Music from the Pillar
- Music from the Pillar or Музыка со столба in Russian
- Author: Victor Pelevin
- Language: Russian
- Genre: Short story
- Publication date: 1991
- Publication place: Russia
- Media type: Print (Paperback)
- ISBN: 5-85950-013-0

= Music from the Pillar =

1991 short story by Victor Pelevin

Music from the Pillar («Музыка со столба») is a short story by Victor Pelevin, published in 1991.

==Plot==

"Music from the Pillar" together with the stories "The Reconstructor", "Weapon of Retaliation" and "Kreger’s Revelation" constitute a single cycle of works in the alternative history genre. The plots of these stories overlap.

At the beginning of the story, the worker Matvey reads on a magazine page an account of an American physicist's ideas about the existence of points of space that are on different evolutionary lines, but are at the same time their intersection: "crossing over such a point will cause the event "B1" of area "A" to begin to occur instead of the event "A1" of area "B". But the event that occurred in area "A" will now be an event occurring in area "B." This quote describes the compositional structure of the story, where the protagonist's consciousness is divided, intertwining dream and reality.

Matvey, along with two colleagues, has a desire to drink vodka at the beginning of his work day, but since the store is closed and there is no money, they decide to expand their consciousness by eating fly mushrooms. Under the influence of mushrooms, the characters begin to hallucinate.

"Music from the Pillar" appears in Matvey's mind, after which "Something battered, mutilated and driven into the deepest and darkest corner of Matvey's soul stirred and crawled timidly toward the light, flinching and waiting to strike every minute. Matvey let this strange, incomprehensible thing fully emerge and now looked at it with an inner gaze, trying to understand what it was. Suddenly he noticed that this strange thing was himself and that it was looking at everything else that had just considered itself to be him and trying to make sense of what was just trying to make sense of him.

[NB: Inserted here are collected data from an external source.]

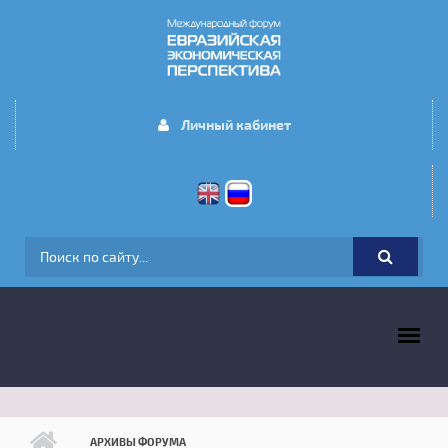
Перейти к основному содержанию
Личный кабинет
ФОРМА ПОИСКА
ГЛАВНОЕ МЕНЮ
АРХИВЫ ФОРУМА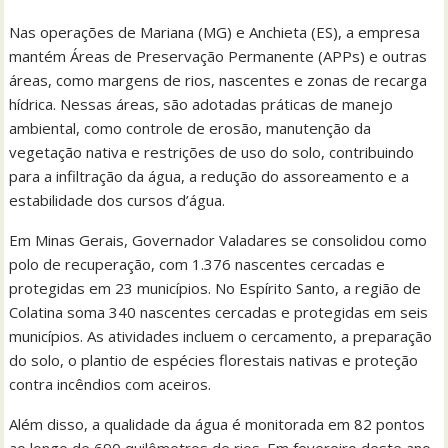
Nas operações de Mariana (MG) e Anchieta (ES), a empresa
mantém Áreas de Preservação Permanente (APPs) e outras
áreas, como margens de rios, nascentes e zonas de recarga
hídrica. Nessas áreas, são adotadas práticas de manejo
ambiental, como controle de erosão, manutenção da
vegetação nativa e restrições de uso do solo, contribuindo
para a infiltração da água, a redução do assoreamento e a
estabilidade dos cursos d’água.
Em Minas Gerais, Governador Valadares se consolidou como
polo de recuperação, com 1.376 nascentes cercadas e
protegidas em 23 municípios. No Espírito Santo, a região de
Colatina soma 340 nascentes cercadas e protegidas em seis
municípios. As atividades incluem o cercamento, a preparação
do solo, o plantio de espécies florestais nativas e proteção
contra incêndios com aceiros.
Além disso, a qualidade da água é monitorada em 82 pontos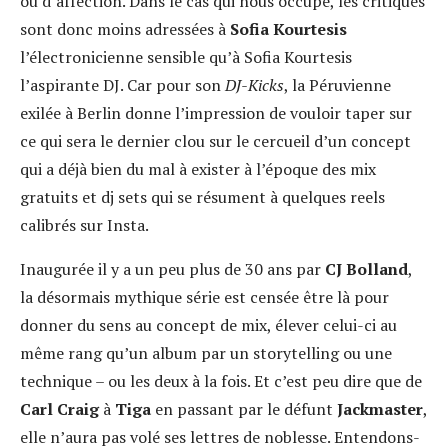
ou d’affection. Dans le cas qui nous occupe, les critiques
sont donc moins adressées à
Sofia Kourtesis
l’électronicienne sensible qu’à Sofia Kourtesis
l’aspirante DJ. Car pour son
DJ-Kicks
, la Péruvienne
exilée à Berlin donne l’impression de vouloir taper sur
ce qui sera le dernier clou sur le cercueil d’un concept
qui a déjà bien du mal à exister à l’époque des mix
gratuits et dj sets qui se résument à quelques reels
calibrés sur Insta.
Inaugurée il y a un peu plus de 30 ans par
CJ Bolland
,
la désormais mythique série est censée être là pour
donner du sens au concept de mix, élever celui-ci au
même rang qu’un album par un storytelling ou une
technique – ou les deux à la fois. Et c’est peu dire que de
Carl Craig
à
Tiga
en passant par le défunt
Jackmaster
,
elle n’aura pas volé ses lettres de noblesse. Entendons-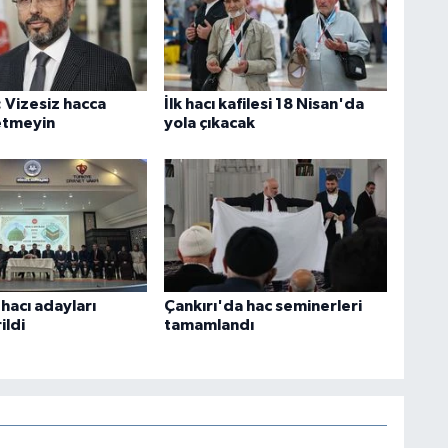
 Vizesiz hacca
İlk hacı kafilesi 18 Nisan'da
etmeyin
yola çıkacak
hacı adayları
Çankırı'da hac seminerleri
ildi
tamamlandı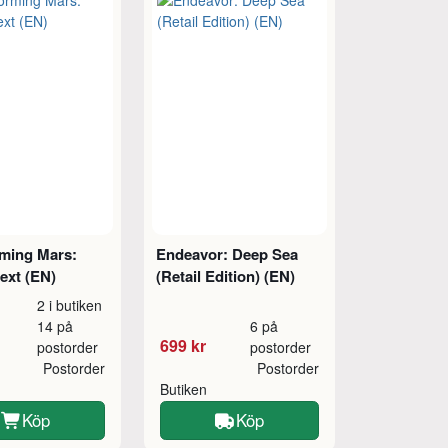
rming Mars:
Endeavor: Deep Sea
ext (EN)
(Retail Edition) (EN)
2 i butiken
14 på
6 på
699 kr
postorder
postorder
Postorder
Postorder
Butiken
Köp
Köp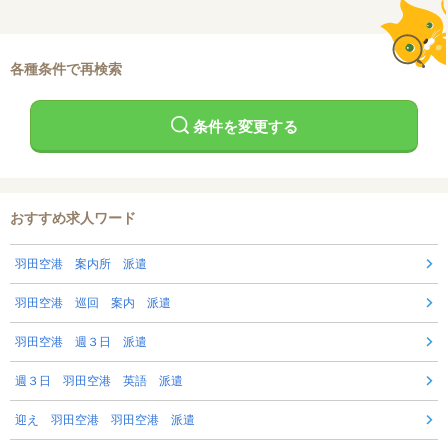
各種条件で再検索
条件を変更する
おすすめ求人ワード
羽田空港 案内所 派遣
羽田空港 巡回 案内 派遣
羽田空港 週３日 派遣
週３日 羽田空港 英語 派遣
迎え 羽田空港 羽田空港 派遣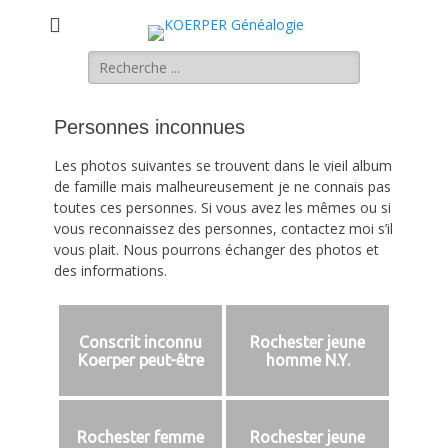
KOERPER
La généalogie Koerper, Herrlisheim.
Rechercher :
Généalogie
Personnes inconnues
Les photos suivantes se trouvent dans le vieil album
de famille mais malheureusement je ne connais pas
toutes ces personnes. Si vous avez les mêmes ou si
vous reconnaissez des personnes, contactez moi s’il
vous plait. Nous pourrons échanger des photos et
des informations.
Conscrit inconnu
Rochester jeune
Koerper peut-être
homme N.Y.
Rochester femme
Rochester jeune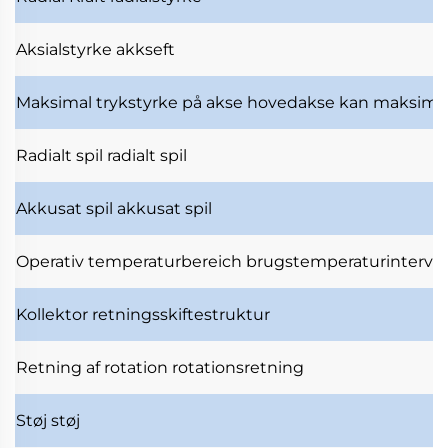
Aksialstyrke
akkseft
Maksimal trykstyrke på akse
hovedakse kan maksimal
Radialt spil
radialt spil
Akkusat spil
akkusat spil
Operativ temperaturbereich
brugstemperaturinterval
Kollektor
retningsskiftestruktur
Retning af rotation
rotationsretning
Støj
støj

Then in the back room, the characters see a fragment of Seventeen Moments of Spring, and then they get into the back of a truck and drive to work. This is where the character's split consciousness occurs: Matvei becomes Himmler riding in an armored truck with Hitler, but at the same time he continues to be himself.

Pelevin argues that people tend to cling to reality. In Matthew's hallucinations, Hitler says, "...why are we so afraid of losing something, without even knowing what we are losing? Let burdocks be burdocks, fences be fences, and then the roads will have a beginning and an end, the road will once again have a meaning. So let us finally adopt a way of looking at things that will restore simplicity to the world, and that will enable us to live in it without the fear of the nostalgia that awaits us around every tomorrow's corner...".

"Music from the Pillar" echoes another of Pelevin's short stories, "Kreger's Revelation" where Himmler said, "Did you ever happen to dream that you were driving in the back of a rundown truck to some unknown place, and there were some monsters sitting around you?" Thus, the events of the story "Kreger's Revelation" could have been a hallucination by Matvei, or Matvei's trip could have been a dream by Himmler. Pelevin does not give an unequivocal answer to the question of which of the two stories is reality and which is a dream.